Reading Between the Lines of Year-End Piece
Steven Allen Adams’ December 27 article reports on three big things in a very casual tone, and none of them are comforting for West Virginians. Here’s what’s not being said:
Power changed hands, but priorities didn’t
Yes, there are new titles and shuffled chairs, but the people running West Virginia and representing it in Washington are all long-time insiders. The article celebrates positions and rank, not results.
What’s not being said:
Despite seniority, committee assignments, and “influence,” there is little evidence that everyday problems such as affordability, health care access, population loss, or wages are being meaningfully solved. This is continuity government, not reform government.
Culture-war governance is crowding out real work
The biggest policy fight highlighted from the governor’s first year isn’t jobs, housing, or health care. It’s vaccine exemptions, DEI rollbacks, and gender definitions. These fights triggered lawsuits, agency chaos, and a State constitutional showdown.
What’s not being said:
State leadership is spending enormous political capital on symbolic, divisive issues while measurable outcomes such as economic ranking, workforce participation, and public health remain stagnant or decline. Governing has become about ideological signaling, not problem-solving.
Public education is being slowly starved and blamed for it
Test scores are inching back from COVID lows, but enrollment is falling fast, schools are closing, and funding formulas are breaking. At the same time, state policy is actively encouraging families to exit the public system through vouchers and charters.
What’s not being said:
West Virginia is creating a self-fulfilling crisis: weaken public schools, drain students and money, then point to the damage as proof the system doesn’t work.
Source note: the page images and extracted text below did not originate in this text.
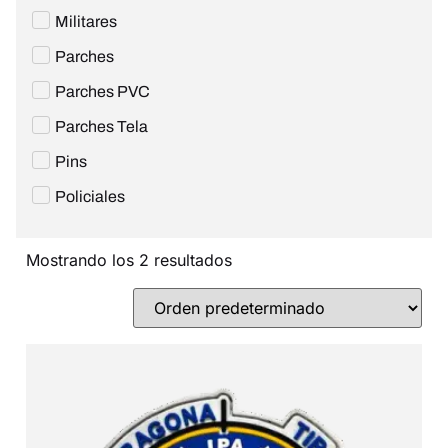
Militares
Parches
Parches PVC
Parches Tela
Pins
Policiales
Mostrando los 2 resultados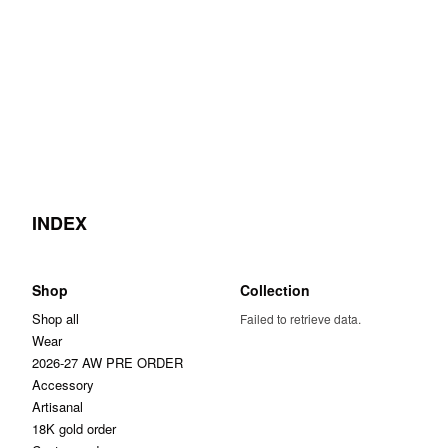
INDEX
Shop
Collection
Shop all
Failed to retrieve data.
Wear
2026-27 AW PRE ORDER
Accessory
Artisanal
18K gold order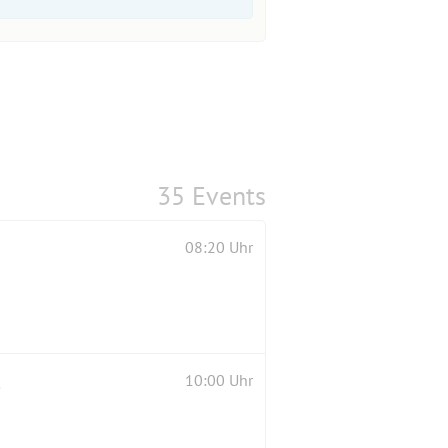
35 Events
08:20 Uhr
stein.
10:00 Uhr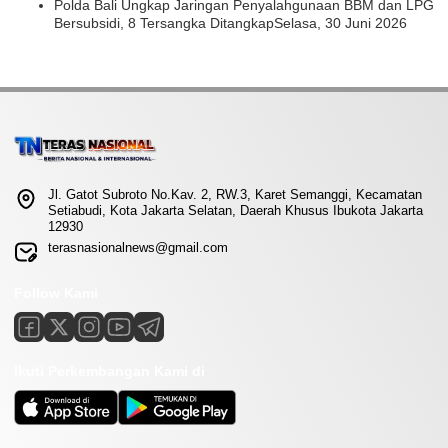
Polda Bali Ungkap Jaringan Penyalahgunaan BBM dan LPG
Bersubsidi, 8 Tersangka Ditangkap
Selasa, 30 Juni 2026
Jl. Gatot Subroto No.Kav. 2, RW.3, Karet Semanggi, Kecamatan
Setiabudi, Kota Jakarta Selatan, Daerah Khusus Ibukota Jakarta
12930
terasnasionalnews@gmail.com
Follow Kami
Ikuti Perkembangan Kami di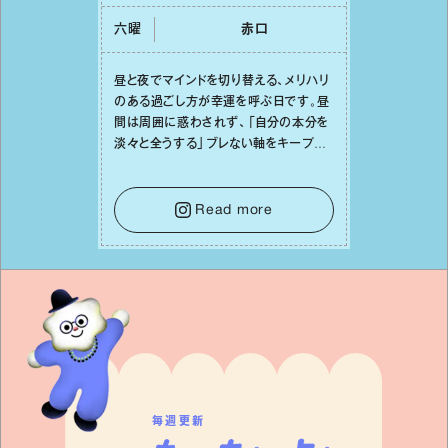
六曜
⾚⼝
昼と夜でマインドを切り替える、メリハリ
のある過ごし⽅が幸運を呼ぶ⽇です。昼
間は周囲に惑わされず、「⾃分の本分を
淡々と全うする」ブレない軸をキープし
て。そして夜は、疲れや寂しさから⽢い
⾔葉に流されないよう、⼼にしっかりブ
レーキをかけること。この意識の切り替
Read more
えが、あなたに確かな安⼼感をもたらす
はずです。
毎週更新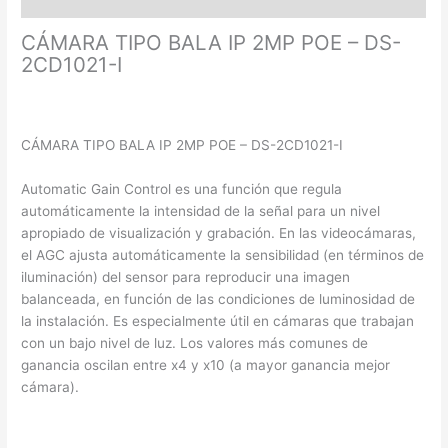
Valoraciones (0)
CÁMARA TIPO BALA IP 2MP POE – DS-
2CD1021-I
CÁMARA TIPO BALA IP 2MP POE – DS-2CD1021-I
Automatic Gain Control es una función que regula
automáticamente la intensidad de la señal para un nivel
apropiado de visualización y grabación. En las videocámaras,
el AGC ajusta automáticamente la sensibilidad (en términos de
iluminación) del sensor para reproducir una imagen
balanceada, en función de las condiciones de luminosidad de
la instalación. Es especialmente útil en cámaras que trabajan
con un bajo nivel de luz. Los valores más comunes de
ganancia oscilan entre x4 y x10 (a mayor ganancia mejor
cámara).
Formato de Intercambio Común (CIF)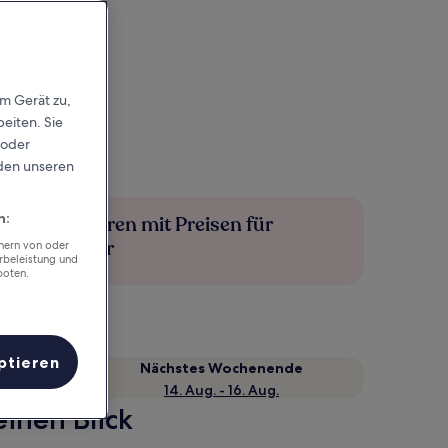
em Gerät zu,
eiten. Sie
 oder
rden unseren
n:
Mehr sparen mit Preisen für
Mitglieder
chern von oder
rbeleistung und
boten.
ptieren
Nächstes Wochenende
14. Aug. - 16. Aug.
inen Blick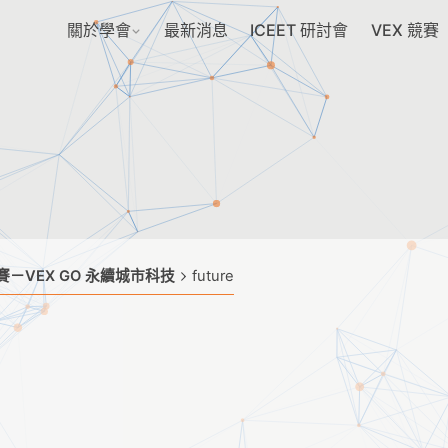
關於學會
最新消息
ICEET 研討會
VEX 競賽
－VEX GO 永續城市科技
future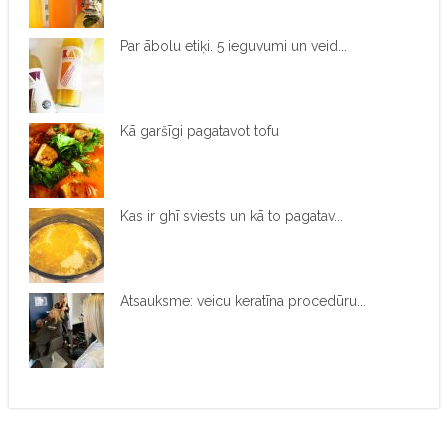
Par ābolu etiķi. 5 ieguvumi un veid...
Kā garšīgi pagatavot tofu
Kas ir ghī sviests un kā to pagatav...
Atsauksme: veicu keratīna procedūru...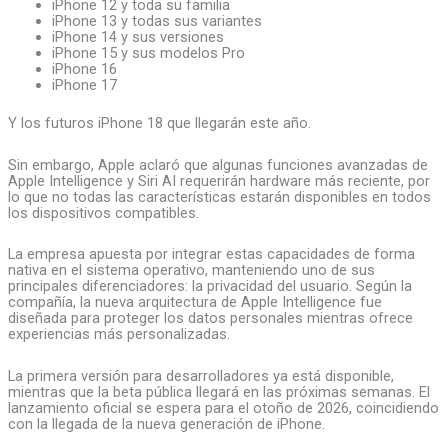
iPhone 12 y toda su familia
iPhone 13 y todas sus variantes
iPhone 14 y sus versiones
iPhone 15 y sus modelos Pro
iPhone 16
iPhone 17
Y los futuros iPhone 18 que llegarán este año.
Sin embargo, Apple aclaró que algunas funciones avanzadas de
Apple Intelligence y Siri AI requerirán hardware más reciente, por
lo que no todas las características estarán disponibles en todos
los dispositivos compatibles.
La empresa apuesta por integrar estas capacidades de forma
nativa en el sistema operativo, manteniendo uno de sus
principales diferenciadores: la privacidad del usuario. Según la
compañía, la nueva arquitectura de Apple Intelligence fue
diseñada para proteger los datos personales mientras ofrece
experiencias más personalizadas.
La primera versión para desarrolladores ya está disponible,
mientras que la beta pública llegará en las próximas semanas. El
lanzamiento oficial se espera para el otoño de 2026, coincidiendo
con la llegada de la nueva generación de iPhone.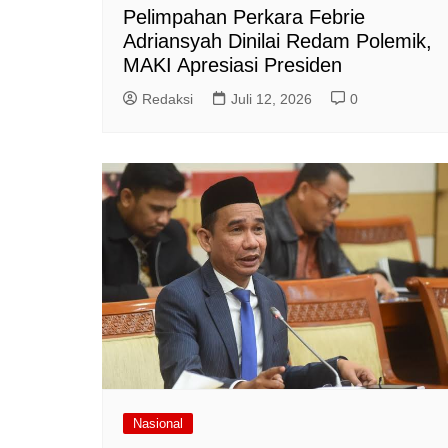
Pelimpahan Perkara Febrie
Adriansyah Dinilai Redam Polemik,
MAKI Apresiasi Presiden
Redaksi
Juli 12, 2026
0
Nasional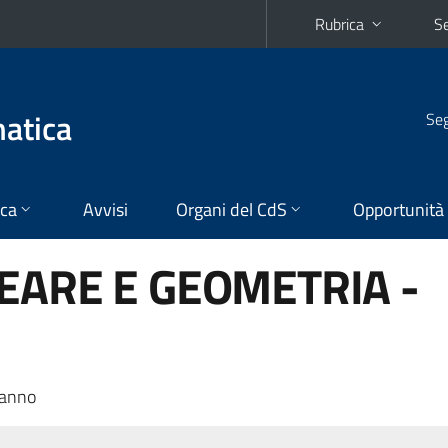
Rubrica
Se
matica
Seg
ica
Avvisi
Organi del CdS
Opportunità
EARE E GEOMETRIA -
 anno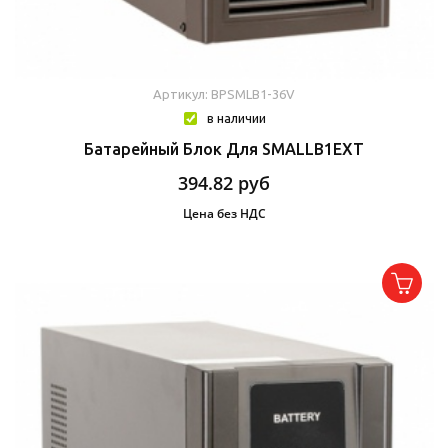
Артикул: BPSMLB1-36V
в наличии
Батарейный Блок Для SMALLB1EXT
394.82
руб
Цена без НДС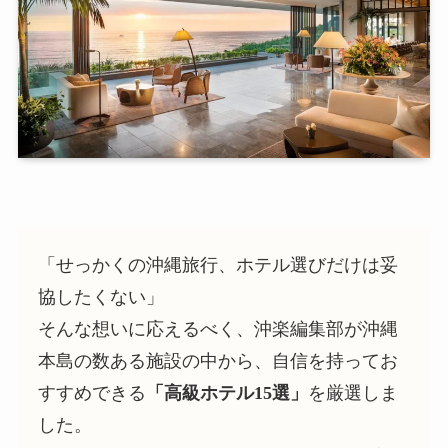
「せっかくの沖縄旅行、ホテル選びだけは妥
協したくない」
そんな想いに応えるべく、沖楽編集部が沖縄
本島の数ある施設の中から、自信を持ってお
すすめできる
「高級ホテル15選」
を厳選しま
した。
The result is fewer schools, longer bus rides, less community stability, and widening inequality, especially in rural counties.
The bottom line
This isn’t a story about progress. It’s a story about power consolidation, distraction politics, and institutional erosion, with West Virginians paying the price through closed schools, legal uncertainty, and a government more focused on winning arguments than delivering results.
Or reading between the lines:
The people in charge are very busy, while the state itself continues to fall behind.